When I woke up yesterday morning, I reached for my phone and opened up Facebook, and there at the top of my newsfeed was a picture of Ueli Steck, my eyes hadn’t even fully focussed but my stomach tightened and heart sank as I thought “Oh no, please God no”, before, inevitably, I saw the headline I was dreading: “Ueli Steck killed in Everest accident”.

Whilst it may not seem a shock to many people to hear that someone had died whilst attempting to climb Mount Everest, to anyone aware of Ueli Steck and his achievements, I can assure you it was a total shock. Ueli had taken mountaineering and Alpinism to new levels. He’d pushed the boundaries of what was possible and will forever be remembered as one of the greatest if not the greatest mountaineer of all time.

Some people can never understand what draws people to mountains and believe they are risking their lives, and selfish to do so whilst their families are left to worry and deal with the consequences should something go wrong. Whilst there are risks, they are always calculated, even though accidents can still happen.

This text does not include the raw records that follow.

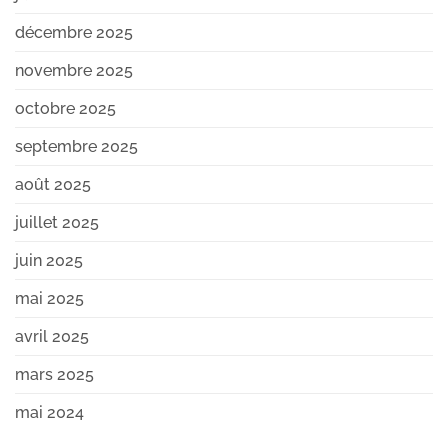
décembre 2025
novembre 2025
octobre 2025
septembre 2025
août 2025
juillet 2025
juin 2025
mai 2025
avril 2025
mars 2025
mai 2024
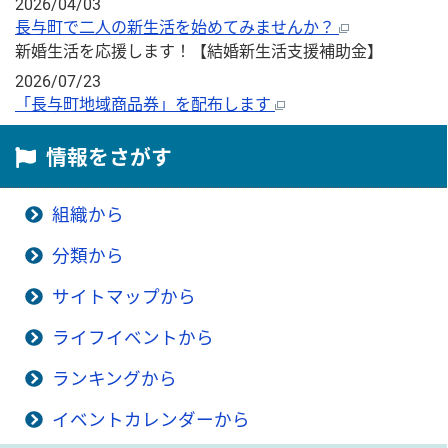
2026/04/03
長与町で二人の新生活を始めてみませんか？
新婚生活を応援します！【結婚新生活支援補助金】
2026/07/23
「長与町地域商品券」を配布します
情報をさがす
組織から
分類から
サイトマップから
ライフイベントから
ランキングから
イベントカレンダーから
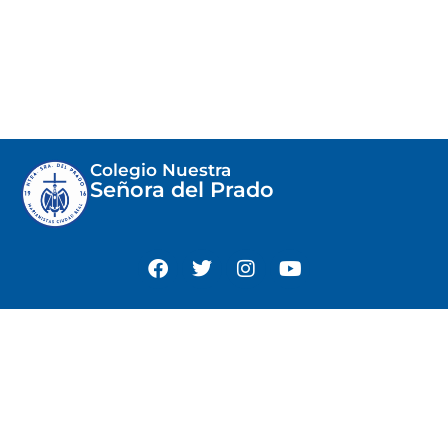
Colegio Nuestra
Señora del Prado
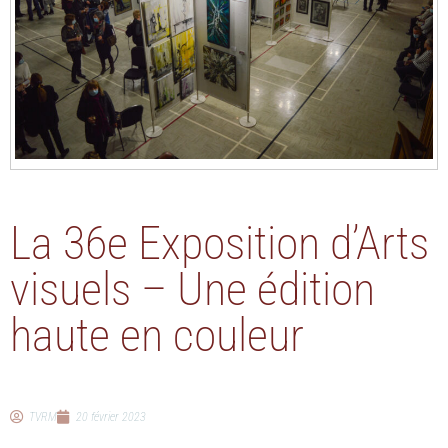
La 36e Exposition d’Arts
visuels – Une édition
haute en couleur
TVRM
20 février 2023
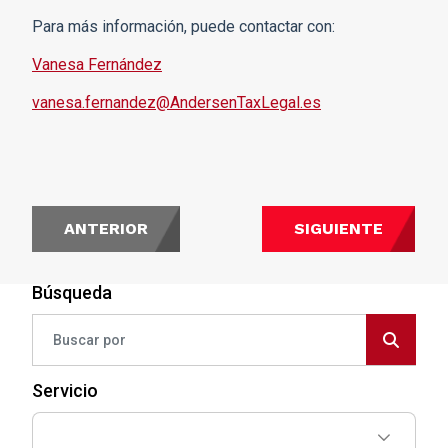
Para más información, puede contactar con:
Vanesa Fernández
vanesa.fernandez@AndersenTaxLegal.es
ANTERIOR
SIGUIENTE
Búsqueda
Servicio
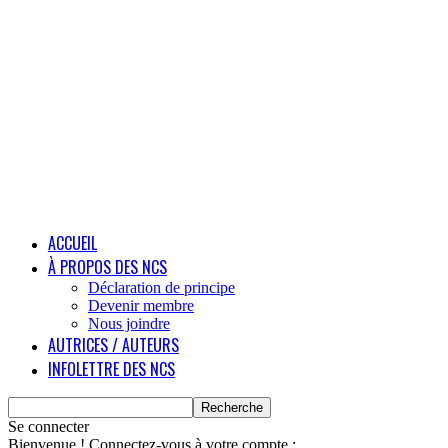
ACCUEIL
À PROPOS DES NCS
Déclaration de principe
Devenir membre
Nous joindre
AUTRICES / AUTEURS
INFOLETTRE DES NCS
Se connecter
Bienvenue ! Connectez-vous à votre compte :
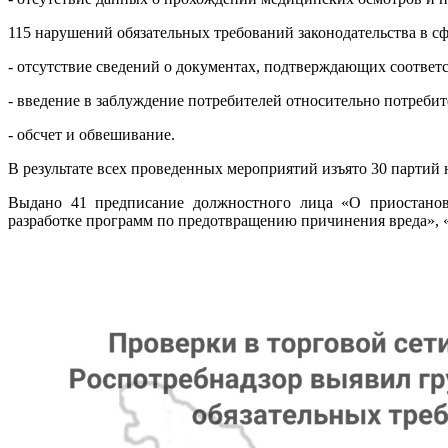
115 нарушений обязательных требований законодательства в сф
- отсутствие сведений о документах, подтверждающих соответ
- введение в заблуждение потребителей относительно потребит
- обсчет и обвешивание.
В результате всех проведенных мероприятий изъято 30 партий
Выдано 41 предписание должностного лица «О приостановк
разработке программ по предотвращению причинения вреда»,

Most people live their lives thinking “it won’t happen to me”, that they will live into their old age and die peacefully one night in their sleep but it is often not the case. We simply don’t know our own fate and waiting around in ignorance will leave you with a lifetime of regrets. The bigger risk is not in death but in not really living. Imagine that the doctor told you tomorrow you had 3 months to live, how would you react? Ueli lived more in the 41 years he spent on earth than most people do that reach their 80’s. Waiting to die is not living, getting out there and experiencing the beauty, majesty, and awe that this planet has to offer will always make more sense to me, as the saying goes “A ship is safe in the harbour but that is not what ships are built for”. I’d rather die finding out than sitting around waiting. This is the reason Ueli was so special, even accomplished mountaineers look at what he achieved and wouldn’t think of trying it. He was a pioneer that went beyond what anyone could ever imagine was possible. People like Ueli push the human race forward, they open our eyes and minds to what is possible and he will forever remain a source of inspiration.

Ueli did not die in vain, it is not a waste of a life. His was a life to be celebrated. He died in love, in a place that he loved, doing what he loved, supported by those he loved that loved him too.

My thoughts and prayers are with his family and friends, and despite having never met him, I’d just like to say “Thank you Ueli for the life you lived”.